Capt. Martin Garabedian: (603) 271-3128
Kent Gustafson: (603) 271-2461
Jane Vachon: (603) 271-3211
November 3, 2006
Hunters Take Note: Fish and Game Will Confiscate Deer Imported Illegally from CWD States
CONCORD, N.H. -- Officials from the New Hampshire Fish and Game Department urge hunters going out of state to hunt this fall to be aware of laws that prohibit the importation into New Hampshire of hunter-killed deer, elk and moose carcasses or parts of carcasses from the 16 states where Chronic Wasting Disease (CWD) has been detected, unless the meat is processed according to strict regulations.
Recently, Fish and Game Conservation Officers confiscated whole deer taken from a CWD state and brought into New Hampshire illegally. Hunters caught in possession of such deer, moose, elk or other members of the cervid (deer) family that have not been properly processed will face serious penalties and the animals will be confiscated.
"The threat posed by CWD to New Hampshire's deer and moose herd is of serious concern to us," said Lee Perry, Fish and Game's executive director. "Hunters who hunt out of state need to abide by the rules, which are designed to allow people to bring those animals back to New Hampshire without putting the state's herd at risk." Animals imported from a CWD state or province, and not processed in compliance with the law, will be confiscated and incinerated as part of ongoing attempts to protect New Hampshire's deer and moose populations.
Current N.H. regulations allow for the importation into New Hampshire of only deboned meat, antlers, upper canine teeth and/or hides or capes with no part of the head attached from the 16 states and provinces where CWD has been confirmed. These include Alberta, Canada; Colorado; Illinois; Kansas; Minnesota; Montana; Nebraska; New Mexico; New York; Oklahoma; Saskatchewan, Canada; South Dakota; Utah; Wisconsin; West Virginia and Wyoming. Antlers attached to skull caps or canine teeth must have all soft tissue removed. More information is on pages 21 and 60 of the current New Hampshire Hunting Digest (click here and on the orange icon), or click here for a Q&A about CWD and New Hampshire's monitoring efforts.
A CWD monitoring and testing program for wild deer has been conducted in New Hampshire by Fish and Game biologists since 2002. There is no evidence that this disease exists in the New Hampshire deer herd, and the rules and testing program are designed to prevent exposure via infected animals being imported from other areas.

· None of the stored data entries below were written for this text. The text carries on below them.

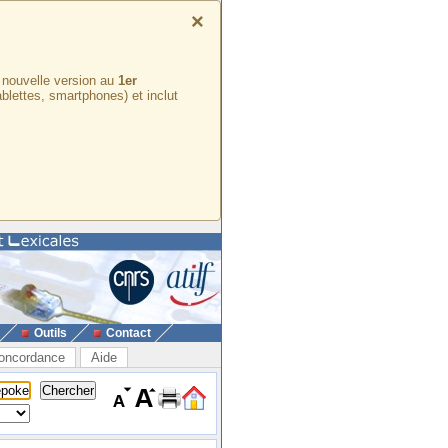
×
e nouvelle version au
1er
ablettes, smartphones) et inclut
Outils
Contact
oncordance
Aide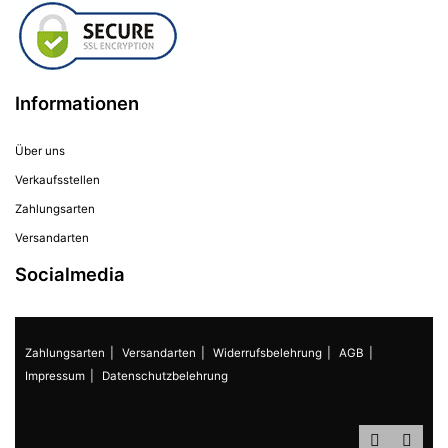
Informationen
Über uns
Verkaufsstellen
Zahlungsarten
Versandarten
Socialmedia
Zahlungsarten
Versandarten
Widerrufsbelehrung
AGB
Impressum
Datenschutzbelehrung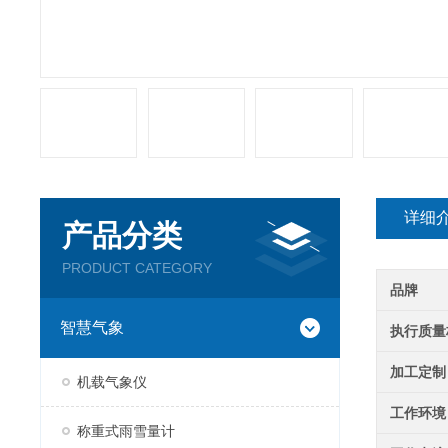
详细
产品分类
PRODUCT CATEGORY
品牌
智慧气象
执行质量
加工定制
机载气象仪
工作环境
称重式雨雪量计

CWD is a contagious neurological disease that is fatal to deer, moose, elk and other members of the cervid (deer) family. It is classified as a transmissible spongiform encephalopathy or TSE, and it attacks the brains of infected animals, resulting in their becoming emaciated, exhibiting abnormal behavior and eventually dying. There is no evidence that people can become infected with CWD.
State officials remind hunters and others who enjoy eating venison that CWD is a wildlife management issue, not a public health issue.